In collaboration with the NextGeneration team, Taylor Wimpey held a tour of the Project 2020 prototype homes in Oxfordshire for the NextGeneration members on 12th September. Representatives from Barratt plc, Lendlease, Redrow Homes, Telford Homes and JLL saw first-hand how an innovative design competition came to fruition.
Dr Anthony Lavers, Sustainability Analyst at Taylor Wimpey explains Project2020 in more detail below.
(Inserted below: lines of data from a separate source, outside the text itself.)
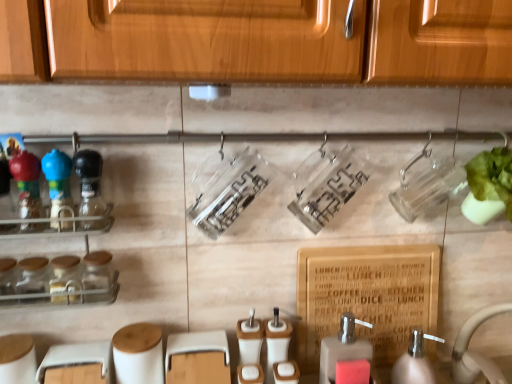 I want to click on matte brown soap dispenser at lower center, the 2th soap dispenser viewed from the right, so click(341, 346).

At what (x,y) coordinates should I click in order to perform the action: click on white plastic soap dispenser at lower right, arranged as the 1th soap dispenser when viewed from the right. Please return your answer as a coordinate pair (x, y). This screenshot has width=512, height=384. Looking at the image, I should click on (415, 361).

The height and width of the screenshot is (384, 512). What are the coordinates of `clear plastic container at center, which is counted as the 1th bottle, starting from the right` in the screenshot? It's located at (227, 190).

What do you see at coordinates (227, 190) in the screenshot?
I see `clear plastic container at center, marked as the 3th bottle in a left-to-right arrangement` at bounding box center [227, 190].

What are the coordinates of `blue glossy bottle at left, which is the 3th bottle in right-to-left order` in the screenshot? It's located at (58, 182).

At what (x,y) coordinates should I click in order to perform the action: click on matte black bottle at left, the 2th bottle when ordered from right to left. Please return your answer as a coordinate pair (x, y). Image resolution: width=512 pixels, height=384 pixels. Looking at the image, I should click on (89, 182).

You are a GUI agent. You are given a task and a screenshot of the screen. Output one action in this format:
    pyautogui.click(x=<x>, y=<y>)
    Task: Click on the green leafy vegetable at right
    The image size is (512, 384).
    Given the screenshot: What is the action you would take?
    pyautogui.click(x=489, y=185)

From a real-world perspective, is white plastic soap dispenser at lower right, which appears as the 2th soap dispenser when viewed from the left, on matte brown soap dispenser at lower center, the 2th soap dispenser viewed from the right?

No, from a real-world perspective, white plastic soap dispenser at lower right, which appears as the 2th soap dispenser when viewed from the left, is not on top of matte brown soap dispenser at lower center, the 2th soap dispenser viewed from the right.

You are a GUI agent. You are given a task and a screenshot of the screen. Output one action in this format:
    pyautogui.click(x=<x>, y=<y>)
    Task: Click on the soap dispenser that is above the white plastic soap dispenser at lower right, which appears as the 2th soap dispenser when viewed from the left (from the image's perspective)
    
    Given the screenshot: What is the action you would take?
    pyautogui.click(x=341, y=346)

How different are the orientations of white plastic soap dispenser at lower right, arranged as the 1th soap dispenser when viewed from the right, and matte brown soap dispenser at lower center, the 2th soap dispenser viewed from the right, in degrees?

The facing directions of white plastic soap dispenser at lower right, arranged as the 1th soap dispenser when viewed from the right, and matte brown soap dispenser at lower center, the 2th soap dispenser viewed from the right, are 0.00191 degrees apart.

Which of these two, white plastic soap dispenser at lower right, arranged as the 1th soap dispenser when viewed from the right, or matte brown soap dispenser at lower center, which is counted as the first soap dispenser, starting from the left, is smaller?

matte brown soap dispenser at lower center, which is counted as the first soap dispenser, starting from the left.

Which object is positioned more to the right, white plastic soap dispenser at lower right, which appears as the 2th soap dispenser when viewed from the left, or clear plastic container at center, marked as the 3th bottle in a left-to-right arrangement?

white plastic soap dispenser at lower right, which appears as the 2th soap dispenser when viewed from the left, is more to the right.

Considering the relative sizes of white plastic soap dispenser at lower right, arranged as the 1th soap dispenser when viewed from the right, and clear plastic container at center, which is counted as the 1th bottle, starting from the right, in the image provided, is white plastic soap dispenser at lower right, arranged as the 1th soap dispenser when viewed from the right, taller than clear plastic container at center, which is counted as the 1th bottle, starting from the right,?

In fact, white plastic soap dispenser at lower right, arranged as the 1th soap dispenser when viewed from the right, may be shorter than clear plastic container at center, which is counted as the 1th bottle, starting from the right.

Can you see white plastic soap dispenser at lower right, which appears as the 2th soap dispenser when viewed from the left, touching clear plastic container at center, which is counted as the 1th bottle, starting from the right?

No, white plastic soap dispenser at lower right, which appears as the 2th soap dispenser when viewed from the left, is not touching clear plastic container at center, which is counted as the 1th bottle, starting from the right.

Who is bigger, white plastic soap dispenser at lower right, which appears as the 2th soap dispenser when viewed from the left, or clear plastic container at center, which is counted as the 1th bottle, starting from the right?

Bigger between the two is clear plastic container at center, which is counted as the 1th bottle, starting from the right.

From the image's perspective, is green leafy vegetable at right above or below clear glass spice rack at left?

Based on their image positions, green leafy vegetable at right is located above clear glass spice rack at left.

Is clear glass spice rack at left a part of green leafy vegetable at right?

No, clear glass spice rack at left is not surrounded by green leafy vegetable at right.

Locate an element on the screen. The image size is (512, 384). shelf in front of the green leafy vegetable at right is located at coordinates (57, 235).

Who is shorter, green leafy vegetable at right or clear glass spice rack at left?

With less height is green leafy vegetable at right.

In the scene shown: Is white ceramic sink at lower right far away from matte brown soap dispenser at lower center, which is counted as the first soap dispenser, starting from the left?

No, there isn't a large distance between white ceramic sink at lower right and matte brown soap dispenser at lower center, which is counted as the first soap dispenser, starting from the left.

From a real-world perspective, does white ceramic sink at lower right sit lower than matte brown soap dispenser at lower center, the 2th soap dispenser viewed from the right?

Actually, white ceramic sink at lower right is physically above matte brown soap dispenser at lower center, the 2th soap dispenser viewed from the right, in the real world.

Measure the distance between white ceramic sink at lower right and matte brown soap dispenser at lower center, which is counted as the first soap dispenser, starting from the left.

white ceramic sink at lower right is 7.40 inches from matte brown soap dispenser at lower center, which is counted as the first soap dispenser, starting from the left.

What's the angular difference between white ceramic sink at lower right and matte brown soap dispenser at lower center, which is counted as the first soap dispenser, starting from the left,'s facing directions?

36.5 degrees.

From the image's perspective, count 1st bottles downward from the matte black bottle at left, the 2th bottle when ordered from right to left, and point to it. Please provide its 2D coordinates.

[(58, 182)]

Who is bigger, blue glossy bottle at left, which is the 1th bottle in left-to-right order, or matte black bottle at left, the 2th bottle when ordered from right to left?

blue glossy bottle at left, which is the 1th bottle in left-to-right order, is bigger.

Is point (53, 187) positioned behind point (93, 175)?

No, it is not.

From a real-world perspective, which object stands above the other?

green leafy vegetable at right.

Considering the relative sizes of green leafy vegetable at right and white ceramic sink at lower right in the image provided, is green leafy vegetable at right thinner than white ceramic sink at lower right?

Yes, green leafy vegetable at right is thinner than white ceramic sink at lower right.

Which point is more forward, (472, 202) or (421, 381)?

The point (472, 202) is more forward.

Is there a large distance between clear plastic container at center, which is counted as the 1th bottle, starting from the right, and blue glossy bottle at left, which is the 1th bottle in left-to-right order?

clear plastic container at center, which is counted as the 1th bottle, starting from the right, is actually quite close to blue glossy bottle at left, which is the 1th bottle in left-to-right order.

From a real-world perspective, is clear plastic container at center, which is counted as the 1th bottle, starting from the right, above or below blue glossy bottle at left, which is the 1th bottle in left-to-right order?

clear plastic container at center, which is counted as the 1th bottle, starting from the right, is below blue glossy bottle at left, which is the 1th bottle in left-to-right order.

Does clear plastic container at center, marked as the 3th bottle in a left-to-right arrangement, have a larger size compared to blue glossy bottle at left, which is the 3th bottle in right-to-left order?

Yes, clear plastic container at center, marked as the 3th bottle in a left-to-right arrangement, is bigger than blue glossy bottle at left, which is the 3th bottle in right-to-left order.

Locate an element on the screen. This screenshot has height=384, width=512. soap dispenser on the right of matte brown soap dispenser at lower center, which is counted as the first soap dispenser, starting from the left is located at coordinates (415, 361).

There is a white plastic soap dispenser at lower right, which appears as the 2th soap dispenser when viewed from the left. In order to click on the 1st bottle above it (from the image's perspective) in this screenshot , I will do `click(227, 190)`.

Considering their positions, is clear plastic container at center, which is counted as the 1th bottle, starting from the right, positioned further to white ceramic sink at lower right than green leafy vegetable at right?

The object further to white ceramic sink at lower right is clear plastic container at center, which is counted as the 1th bottle, starting from the right.

Which object lies nearer to the anchor point clear plastic container at center, marked as the 3th bottle in a left-to-right arrangement, white ceramic sink at lower right or clear glass spice rack at left?

clear glass spice rack at left.

Considering their positions, is clear plastic container at center, which is counted as the 1th bottle, starting from the right, positioned closer to matte brown soap dispenser at lower center, which is counted as the first soap dispenser, starting from the left, than clear glass spice rack at left?

Among the two, clear plastic container at center, which is counted as the 1th bottle, starting from the right, is located nearer to matte brown soap dispenser at lower center, which is counted as the first soap dispenser, starting from the left.

Based on their spatial positions, is clear glass spice rack at left or white ceramic sink at lower right closer to white plastic soap dispenser at lower right, which appears as the 2th soap dispenser when viewed from the left?

white ceramic sink at lower right is closer to white plastic soap dispenser at lower right, which appears as the 2th soap dispenser when viewed from the left.

Looking at the image, which one is located further to matte brown soap dispenser at lower center, the 2th soap dispenser viewed from the right, white plastic soap dispenser at lower right, which appears as the 2th soap dispenser when viewed from the left, or matte black bottle at left, which is the second bottle in left-to-right order?

matte black bottle at left, which is the second bottle in left-to-right order.

Which object lies nearer to the anchor point clear glass spice rack at left, white plastic soap dispenser at lower right, arranged as the 1th soap dispenser when viewed from the right, or white ceramic sink at lower right?

white plastic soap dispenser at lower right, arranged as the 1th soap dispenser when viewed from the right.

Consider the image. Based on their spatial positions, is white plastic soap dispenser at lower right, which appears as the 2th soap dispenser when viewed from the left, or green leafy vegetable at right closer to clear plastic container at center, marked as the 3th bottle in a left-to-right arrangement?

green leafy vegetable at right lies closer to clear plastic container at center, marked as the 3th bottle in a left-to-right arrangement, than the other object.

Based on their spatial positions, is clear glass spice rack at left or white plastic soap dispenser at lower right, which appears as the 2th soap dispenser when viewed from the left, closer to matte black bottle at left, the 2th bottle when ordered from right to left?

The object closer to matte black bottle at left, the 2th bottle when ordered from right to left, is clear glass spice rack at left.

The height and width of the screenshot is (384, 512). What are the coordinates of `bottle situated between matte black bottle at left, which is the second bottle in left-to-right order, and matte brown soap dispenser at lower center, which is counted as the first soap dispenser, starting from the left, from left to right` in the screenshot? It's located at 227,190.

Where is `bottle situated between matte black bottle at left, which is the second bottle in left-to-right order, and white ceramic sink at lower right from left to right`? Image resolution: width=512 pixels, height=384 pixels. bottle situated between matte black bottle at left, which is the second bottle in left-to-right order, and white ceramic sink at lower right from left to right is located at coordinates point(227,190).

Find the location of `soap dispenser between clear glass spice rack at left and white plastic soap dispenser at lower right, arranged as the 1th soap dispenser when viewed from the right`. soap dispenser between clear glass spice rack at left and white plastic soap dispenser at lower right, arranged as the 1th soap dispenser when viewed from the right is located at coordinates (341, 346).

Where is `soap dispenser between clear plastic container at center, marked as the 3th bottle in a left-to-right arrangement, and white plastic soap dispenser at lower right, arranged as the 1th soap dispenser when viewed from the right, in the vertical direction`? soap dispenser between clear plastic container at center, marked as the 3th bottle in a left-to-right arrangement, and white plastic soap dispenser at lower right, arranged as the 1th soap dispenser when viewed from the right, in the vertical direction is located at coordinates (341, 346).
“Project 2020’ is Taylor Wimpey’s response to a changing world – an opportunity to design and build homes that will meet the needs of our future customers and leverage the innovations changing the construction sector. Launched in 2016 with an architectural design competition run in partnership with the Royal Institute of British Architects (RIBA), ‘Project 2020’ aims to test new house type designs that are innovative, sustainable, and appealing to the changing needs of customers. Now, three years after receiving entries for the design of these ‘homes of the future’ from architectural practices around the world, we’ve finished construction and are embedding the lessons learnt in Taylor Wimpey’s future strategy.
Who won the design competition?
We received over 100 entries for the Project 2020 houses from architectural practices in 14 countries. In the end, however, our judging panel concluded that the ‘Infinite House’ designed by Open Studio Architects in London best achieved the project’s objectives.
What have we built?
We’ve built nine ‘Infinite House’ prototypes in three different parts of the country – five in Oxfordshire, two in Manchester and two in Glasgow. Each region has trialled different construction techniques. In Oxfordshire, the prototypes have been built from cross-laminated timber; in Glasgow, our West Scotland business has used both a traditional timber kit and an advanced closed panel timber kit; and in Manchester, we have used traditional masonry techniques.
What are the sustainability features of the houses?
We wanted the ‘Infinite House’ prototypes to be as sustainable as possible, in terms of their energy and carbon efficiency and their positive impact on the health and wellbeing of our customers. We’ve achieved these goals by making homes that approach Passivhaus standards for air tightness and by building with materials that have excellent insulation properties. For example, the prototypes in Oxfordshire use wood fibre insulation. In Glasgow, one prototype has been fitted with a Sunamp heat battery that is charged by a solar photovoltaic panel. The heat battery provides the home with hot water.
We’ve also considered the health and wellbeing of our customers. The houses are designed to be adaptable and to accommodate different lifestyles, and to allow as much natural light in as possible. Floor to ceiling heights are higher than in most new build homes. And we’ve provided substantial living and storage space for our customers.
What have we learnt?
A lot! We’ve trialled new construction methods and thought about how suitable they are for our business. We’ve asked customers what they think about the look and layout of the houses and used their feedback to help us design a new range of homes. We’ve also learnt about responding to the future needs of our customers. As a result of Project 2020, we believe we’re well-placed to continue building a proud legacy now and into the future.”